**WORK INSTRUCTIONS:**
Copy out all lines from the entries below in which "para" occurs.

[Records from a data collection]
· · · · · · ·
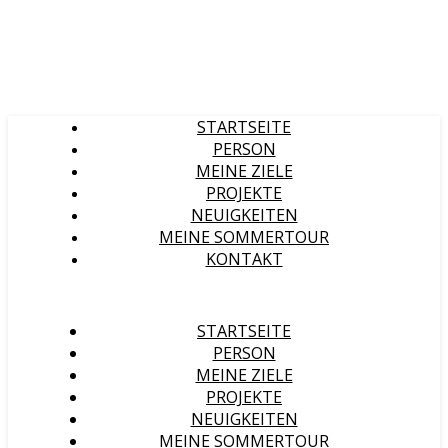
STARTSEITE
PERSON
MEINE ZIELE
PROJEKTE
NEUIGKEITEN
MEINE SOMMERTOUR
KONTAKT
STARTSEITE
PERSON
MEINE ZIELE
PROJEKTE
NEUIGKEITEN
MEINE SOMMERTOUR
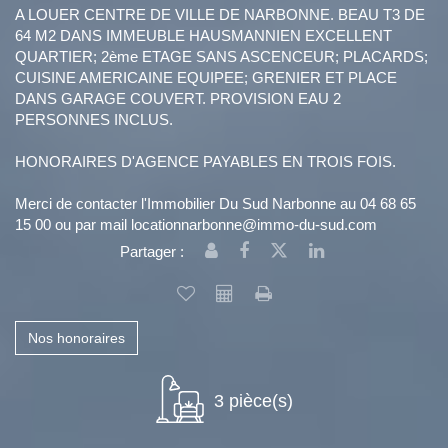
A LOUER CENTRE DE VILLE DE NARBONNE. BEAU T3 DE
64 M2 DANS IMMEUBLE HAUSMANNIEN EXCELLENT
QUARTIER; 2ème ETAGE SANS ASCENCEUR; PLACARDS;
CUISINE AMERICAINE EQUIPEE; GRENIER ET PLACE
DANS GARAGE COUVERT. PROVISION EAU 2
PERSONNES INCLUS.
HONORAIRES D'AGENCE PAYABLES EN TROIS FOIS.
Merci de contacter l'Immobilier Du Sud Narbonne au 04 68 65
15 00 ou par mail locationnarbonne@immo-du-sud.com
Partager :
Nos honoraires
3 pièce(s)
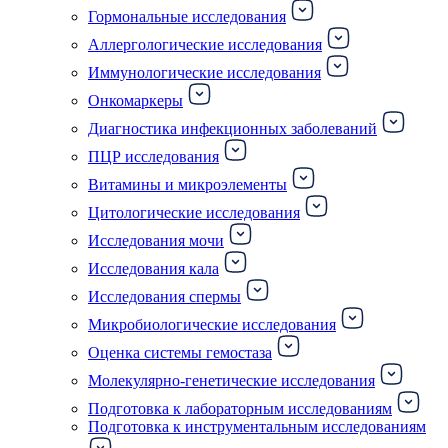
Гормональные исследования
Аллергологические исследования
Иммунологические исследования
Онкомаркеры
Диагностика инфекционных заболеваний
ПЦР исследования
Витамины и микроэлементы
Цитологические исследования
Исследования мочи
Исследования кала
Исследования спермы
Микробиологические исследования
Оценка системы гемостаза
Молекулярно-генетические исследования
Подготовка к лабораторным исследованиям
Подготовка к инструментальным исследованиям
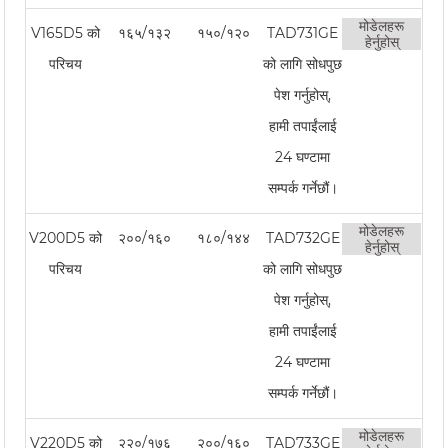
मोडेलहरू
V165D5 को
१६५/१३२
१५०/१२०
TAD731GE
हेर्नुहोस्
परिचय
को लागि सोधपुछ
पेश गर्नुहोस्,
हामी तपाईंलाई
24 घण्टामा
सम्पर्क गर्नेछौं।
मोडेलहरू
V200D5 को
२००/१६०
१८०/१४४
TAD732GE
हेर्नुहोस्
परिचय
को लागि सोधपुछ
पेश गर्नुहोस्,
हामी तपाईंलाई
24 घण्टामा
सम्पर्क गर्नेछौं।
मोडेलहरू
V220D5 को
२२०/१७६
२००/१६०
TAD733GE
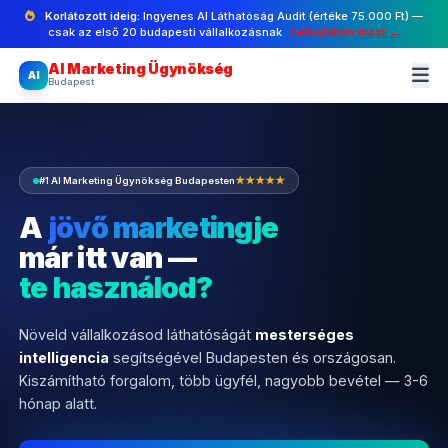
Korlátozott ideig:
Ingyenes AI Láthatóság Audit (értéke 75.000 Ft) —
csak az első 20 budapesti vállalkozásnak
Lefoglalom most →
AI Marketing Ügynökség
AI
Budapest
#1 AI Marketing Ügynökség Budapesten
★★★★★
A
jövő marketingje
már itt van —
te használod?
Növeld vállalkozásod láthatóságát
mesterséges
intelligencia
segítségével Budapesten és országosan.
Kiszámítható forgalom, több ügyfél, nagyobb bevétel — 3-6
hónap alatt.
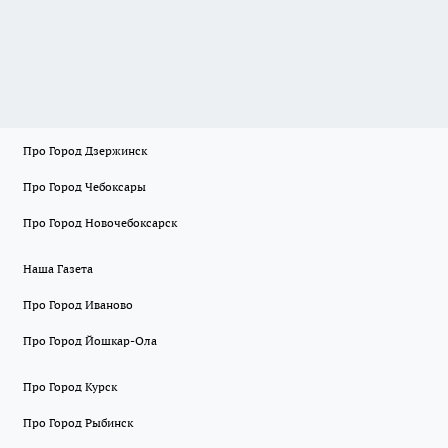
Про Город Дзержинск
Про Город Чебоксары
Про Город Новочебоксарск
Наша Газета
Про Город Иваново
Про Город Йошкар-Ола
Про Город Курск
Про Город Рыбинск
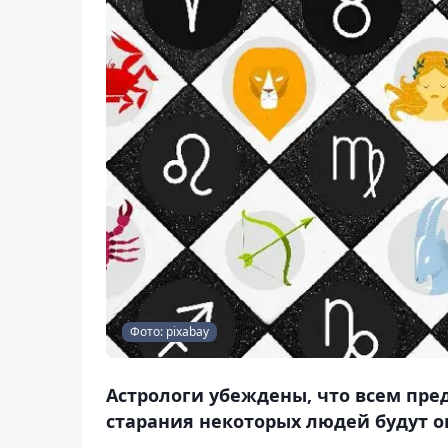
Фото: pixabay
Астрологи убеждены, что всем пре
старания некоторых людей будут о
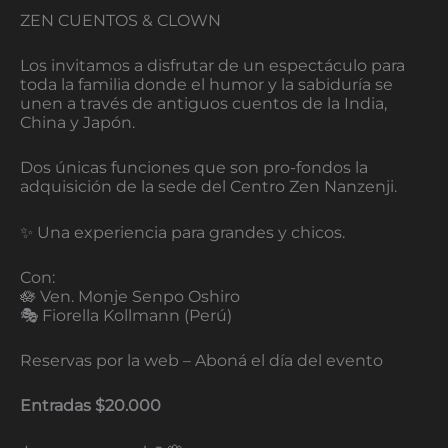
ZEN CUENTOS & CLOWN
Los invitamos a disfrutar de un espectáculo para
toda la familia donde el humor y la sabiduría se
unen a través de antiguos cuentos de la India,
China y Japón.
Dos únicas funciones que son pro-fondos la
adquisición de la sede del Centro Zen Nanzenji.
✨ Una experiencia para grandes y chicos.
Con:
🪷 Ven. Monje Senpo Oshiro
🎭 Fiorella Kollmann (Perú)
Reservas por la web – Aboná el día del evento
Entradas $20.000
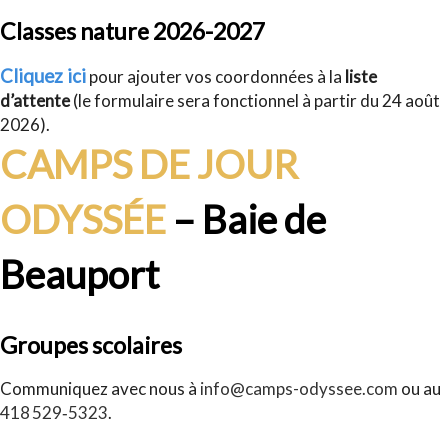
Classes nature 2026-2027
Cliquez ici
pour ajouter vos coordonnées à la
liste
d’attente
(le formulaire sera fonctionnel à partir du 24 août
2026).
CAMPS DE JOUR
ODYSSÉE
– Baie de
Beauport
Groupes scolaires
Communiquez avec nous à
info@camps-odyssee.com
ou au
418 529‑5323
.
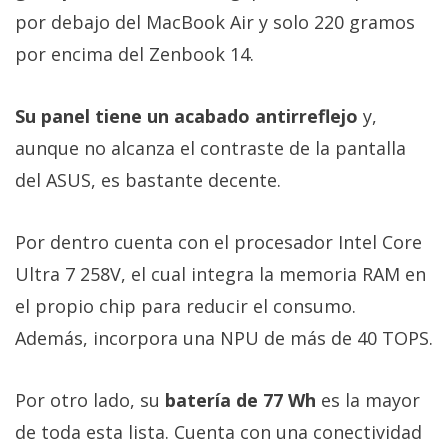
por debajo del MacBook Air y solo 220 gramos
por encima del Zenbook 14.
Su panel tiene un acabado antirreflejo
y,
aunque no alcanza el contraste de la pantalla
del ASUS, es bastante decente.
Por dentro cuenta con el procesador Intel Core
Ultra 7 258V, el cual integra la memoria RAM en
el propio chip para reducir el consumo.
Además, incorpora una NPU de más de 40 TOPS.
Por otro lado, su
batería de 77 Wh
es la mayor
de toda esta lista. Cuenta con una conectividad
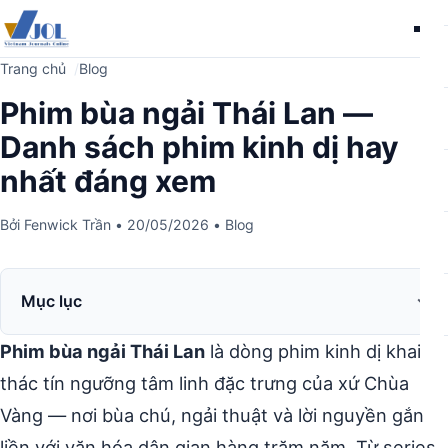
Me
Trang chủ
Blog
Phim bùa ngải Thái Lan —
Danh sách phim kinh dị hay
nhất đáng xem
Bởi
Fenwick Trần
•
20/05/2026
•
Blog
Mục lục
Phim bùa ngải Thái Lan
là dòng phim kinh dị khai
thác tín ngưỡng tâm linh đặc trưng của xứ Chùa
Vàng — nơi bùa chú, ngải thuật và lời nguyền gắn
liền với văn hóa dân gian hàng trăm năm. Từ series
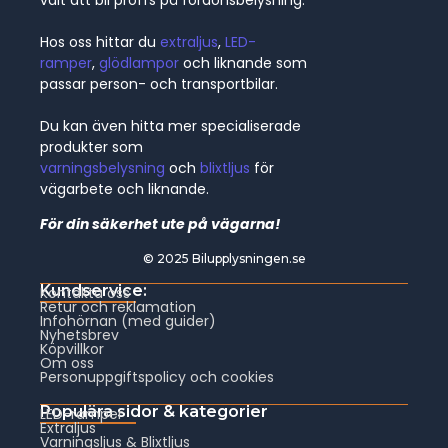
Hos oss hittar du
extraljus
,
LED-
ramper
,
glödlampor
och liknande som
passar person- och transportbilar.
Du kan även hitta mer specialiserade
produkter som
varningsbelysning
och
blixtljus
för
vägarbete och liknande.
För din säkerhet ute på vägarna!
© 2025 Bilupplysningen.se
Kundservice:
Kontakta oss
Retur och reklamation
Infohörnan (med guider)
Nyhetsbrev
Köpvillkor
Om oss
Personuppgiftspolicy och cookies
Populära sidor & kategorier
LED-ramper
Extraljus
Varningsljus & Blixtljus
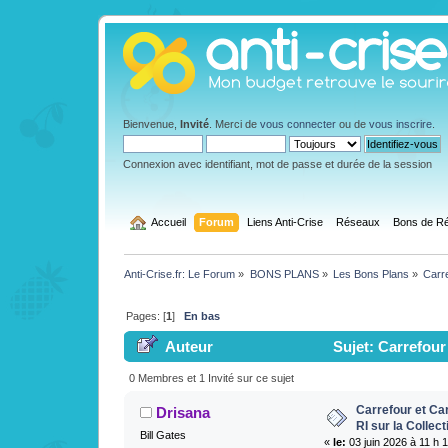
Bienvenue,
Invité
. Merci de
vous connecter
ou de
vous inscrire
.
Connexion avec identifiant, mot de passe et durée de la session
  Accueil
Forum
Liens Anti-Crise
Réseaux
Bons de Ré
Anti-Crise.fr: Le Forum
»
BONS PLANS
»
Les Bons Plans
»
Carre
Pages: [
1
]
En bas
Auteur
Sujet: Carrefour 
Resist Tefal (Lu 1093 fois)
0 Membres et 1 Invité sur ce sujet
Carrefour et Ca
Drisana
RI sur la Collect
Bill Gates
«
le:
03 juin 2026 à 11 h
· · · · · · ·
**ANSWER AREA:**
Los invitamos a disfrutar de un espectáculo para
✨ Una experiencia para grandes y chicos.
el propio chip para reducir el consumo.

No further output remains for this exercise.